New Year's Resolution? Don't Rely On Will Power!
How are you going with your new year's resolutions? If you're going well, congratulations - keep it up! If you're beginning to struggle, here's three ways you can get back on track.
1: DON'T TAKE ON TOO MUCH
'You can do anything you want.' 'You can have it all.' 'Dream big.' Sound familiar? Those are the chants and the mantras we're told to have - the only thing keeping you back is yourself!
Well... maybe. Maybe not. When it comes to changing behaviours, the evidence seems to be that KISS (Keep It Simple, Stoopid) is the way to go. So if you're aiming to 'have it all' - you've decided you're going to lose weight, exercise more, stay in touch with your folks more, study harder, save money, learn French/Chinese/knitting/guitar (or all four!), read more, stop smoking, swear less, cut back on the booze AND change your job - then perhaps that might be why it's not going quite to plan.
SOLUTION: Pick one. One?! Yes, just one. Put all your effort and intensity into working on just one single new thing. That way, you have 100% of your will power focused on a single target - and no room for excuses! If you're sporty at all (or if you're not sporty at all), you'll already know that nothings breeds success like success, and that the experience of getting something well and truly done really gives you great momentum.
2: DON'T RELY ON YOUR WILL POWER!
Let's say you're aiming to give up chocolate. Which do you think will be easier: giving up chocolate if you have a cupboard full of... chocolate; or giving up chocolate if there's not a scrap of it to be found anywhere? It's obvious, isn't it? And why is that? Because you're not relying on your will power, you're relying on eliminating the temptation.
SOLUTION: You may have been born blessed with a stack of will power (in which case, why are you reading a blog about getting stuck keeping your new year's resolutions?!). Or, like the majority of us, you may find it hard to resist temptation. If that's the case, you can either work on having had a better upbringing and genes - and good luck with that - or you can plan how to eliminate the temptations. (Here's a really fascinating piece of research discussing just this very thing.)
3. OUTSOURCE YOUR WILL POWER
You get home from work. You've had a long and, frankly, shitty day.
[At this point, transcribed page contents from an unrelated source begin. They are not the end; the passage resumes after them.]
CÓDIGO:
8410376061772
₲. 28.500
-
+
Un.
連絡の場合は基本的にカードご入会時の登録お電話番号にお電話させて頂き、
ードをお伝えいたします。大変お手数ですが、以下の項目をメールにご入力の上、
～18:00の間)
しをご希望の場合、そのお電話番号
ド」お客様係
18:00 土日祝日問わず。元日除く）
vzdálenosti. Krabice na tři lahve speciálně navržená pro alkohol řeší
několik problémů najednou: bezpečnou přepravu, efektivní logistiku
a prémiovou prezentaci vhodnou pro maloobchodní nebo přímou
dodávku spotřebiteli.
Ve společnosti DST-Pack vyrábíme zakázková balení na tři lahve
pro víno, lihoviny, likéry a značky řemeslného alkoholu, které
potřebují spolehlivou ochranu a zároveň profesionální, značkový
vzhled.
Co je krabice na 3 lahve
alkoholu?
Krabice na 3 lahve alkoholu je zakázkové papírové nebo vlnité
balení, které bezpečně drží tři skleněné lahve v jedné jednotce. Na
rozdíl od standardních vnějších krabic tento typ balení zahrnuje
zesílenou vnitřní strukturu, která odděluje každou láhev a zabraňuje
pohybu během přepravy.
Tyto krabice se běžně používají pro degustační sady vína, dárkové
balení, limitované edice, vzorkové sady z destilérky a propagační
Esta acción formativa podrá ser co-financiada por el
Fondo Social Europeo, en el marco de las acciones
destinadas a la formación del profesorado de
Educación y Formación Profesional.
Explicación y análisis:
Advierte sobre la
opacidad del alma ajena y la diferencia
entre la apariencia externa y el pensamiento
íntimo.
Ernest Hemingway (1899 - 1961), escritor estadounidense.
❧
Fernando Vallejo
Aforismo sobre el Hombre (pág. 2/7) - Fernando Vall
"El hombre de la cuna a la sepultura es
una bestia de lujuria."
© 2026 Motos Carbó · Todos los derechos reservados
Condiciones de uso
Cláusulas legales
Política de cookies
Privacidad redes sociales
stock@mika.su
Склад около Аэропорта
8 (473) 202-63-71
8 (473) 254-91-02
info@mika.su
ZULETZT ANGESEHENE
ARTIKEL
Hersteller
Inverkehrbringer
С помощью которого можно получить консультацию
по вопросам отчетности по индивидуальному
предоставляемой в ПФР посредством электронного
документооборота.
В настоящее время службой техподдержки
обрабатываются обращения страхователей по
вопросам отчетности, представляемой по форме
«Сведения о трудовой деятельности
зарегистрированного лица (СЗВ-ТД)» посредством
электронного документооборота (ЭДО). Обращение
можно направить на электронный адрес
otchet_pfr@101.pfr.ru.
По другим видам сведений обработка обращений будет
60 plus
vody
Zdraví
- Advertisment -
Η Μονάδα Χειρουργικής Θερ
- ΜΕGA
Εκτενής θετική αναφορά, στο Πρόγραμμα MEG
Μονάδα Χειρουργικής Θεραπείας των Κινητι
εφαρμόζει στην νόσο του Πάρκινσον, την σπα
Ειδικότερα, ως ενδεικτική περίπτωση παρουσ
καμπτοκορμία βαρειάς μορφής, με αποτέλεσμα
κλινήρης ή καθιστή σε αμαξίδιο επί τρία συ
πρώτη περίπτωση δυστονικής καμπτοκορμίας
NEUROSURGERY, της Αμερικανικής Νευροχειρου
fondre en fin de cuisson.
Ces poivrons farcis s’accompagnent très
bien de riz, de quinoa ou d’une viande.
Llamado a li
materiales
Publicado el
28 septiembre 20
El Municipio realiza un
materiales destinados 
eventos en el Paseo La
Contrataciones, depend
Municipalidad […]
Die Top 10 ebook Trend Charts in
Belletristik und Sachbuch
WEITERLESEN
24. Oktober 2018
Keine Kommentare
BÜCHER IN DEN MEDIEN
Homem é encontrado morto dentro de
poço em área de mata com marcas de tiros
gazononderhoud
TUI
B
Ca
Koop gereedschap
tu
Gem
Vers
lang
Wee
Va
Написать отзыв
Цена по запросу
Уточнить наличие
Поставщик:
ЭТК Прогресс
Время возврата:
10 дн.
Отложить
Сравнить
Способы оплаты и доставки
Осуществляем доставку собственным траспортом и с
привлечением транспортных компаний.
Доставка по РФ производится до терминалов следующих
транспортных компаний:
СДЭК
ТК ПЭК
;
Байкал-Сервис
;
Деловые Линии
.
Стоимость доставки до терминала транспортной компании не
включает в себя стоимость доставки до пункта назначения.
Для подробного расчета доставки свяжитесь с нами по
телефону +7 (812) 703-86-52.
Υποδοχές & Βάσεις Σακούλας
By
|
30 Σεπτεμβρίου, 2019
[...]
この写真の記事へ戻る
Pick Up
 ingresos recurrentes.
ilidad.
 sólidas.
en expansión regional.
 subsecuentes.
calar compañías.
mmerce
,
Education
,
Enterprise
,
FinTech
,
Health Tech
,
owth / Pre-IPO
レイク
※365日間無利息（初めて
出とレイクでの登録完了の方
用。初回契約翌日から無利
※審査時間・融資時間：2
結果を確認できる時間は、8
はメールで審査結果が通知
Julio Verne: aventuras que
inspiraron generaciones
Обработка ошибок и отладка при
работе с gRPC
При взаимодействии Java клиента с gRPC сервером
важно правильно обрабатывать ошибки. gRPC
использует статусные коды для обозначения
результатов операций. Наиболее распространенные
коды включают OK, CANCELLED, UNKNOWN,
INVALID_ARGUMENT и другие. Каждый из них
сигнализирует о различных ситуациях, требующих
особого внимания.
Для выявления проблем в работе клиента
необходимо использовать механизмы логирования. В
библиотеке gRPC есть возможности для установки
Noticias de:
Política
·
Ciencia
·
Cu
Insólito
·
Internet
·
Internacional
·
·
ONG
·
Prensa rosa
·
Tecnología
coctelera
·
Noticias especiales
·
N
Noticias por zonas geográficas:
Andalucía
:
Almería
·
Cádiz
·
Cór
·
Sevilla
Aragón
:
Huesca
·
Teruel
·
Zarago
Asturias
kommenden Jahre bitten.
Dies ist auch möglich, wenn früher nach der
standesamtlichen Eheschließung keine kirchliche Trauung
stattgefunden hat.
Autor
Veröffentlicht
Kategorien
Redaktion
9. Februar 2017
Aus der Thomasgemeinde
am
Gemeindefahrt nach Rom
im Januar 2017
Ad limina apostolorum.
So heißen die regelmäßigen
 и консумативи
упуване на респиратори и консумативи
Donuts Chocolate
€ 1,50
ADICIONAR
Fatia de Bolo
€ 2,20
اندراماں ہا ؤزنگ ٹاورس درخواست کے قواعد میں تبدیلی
And because the alarm didn't go off this morning, you didn't get to go to the gym. So now you're faced with a tough, tough decision: do you head to the gym?
Nope. Half an hour later you're slumped in front of the screen. I mean, you're not superhuman!
End of story? Maybe not...
SOLUTION: It's hard to do it by yourself. That's not surprising - we're social animals. So why not recruit some help? Here's three ways you can do just that:
(a) Tell everyone you know, what you're doing. Let folk know: 'I'm doing Dry January' will get you a much more encouraging response than you might expect - and the best kind of response of all is, 'Great! Can we do it together?'
(b) Make it real, make it count. If you're saving money, get a big jar and put the money into it. If you're aiming to lose weight, pick out that outfit you want to get into and have it hanging on the door where you can see it, or stick that photo of you looking tremendous to the fridge door. Or how about putting something at stake - pledging a significant amount of money that, if you don't keep to what you're promising, goes to an anti-charity? (An anti-charity is an organisation whose views you strong oppose.) See www.stickk.com/faq/charities/Commitment+Contracts
(c) Outsource your will power. You don't feel like getting out of bed. It's too early. You don't feel motivated. Result? Turn over and go back to sleep and wake up late, feeling lousy and running late. The alternative: get a personal trainer. Now when the alarm goes, you know she'll be there, waiting for you. You know you've already paid for it, whether you go or not. You know she's going to give you that look. Result? You find yourself in the shower after your workout, feeling like you've really got your day off to a solid start.
To summarise: the difference between them that say they will and them that do it is often just the difference between them that know what works and them that don't.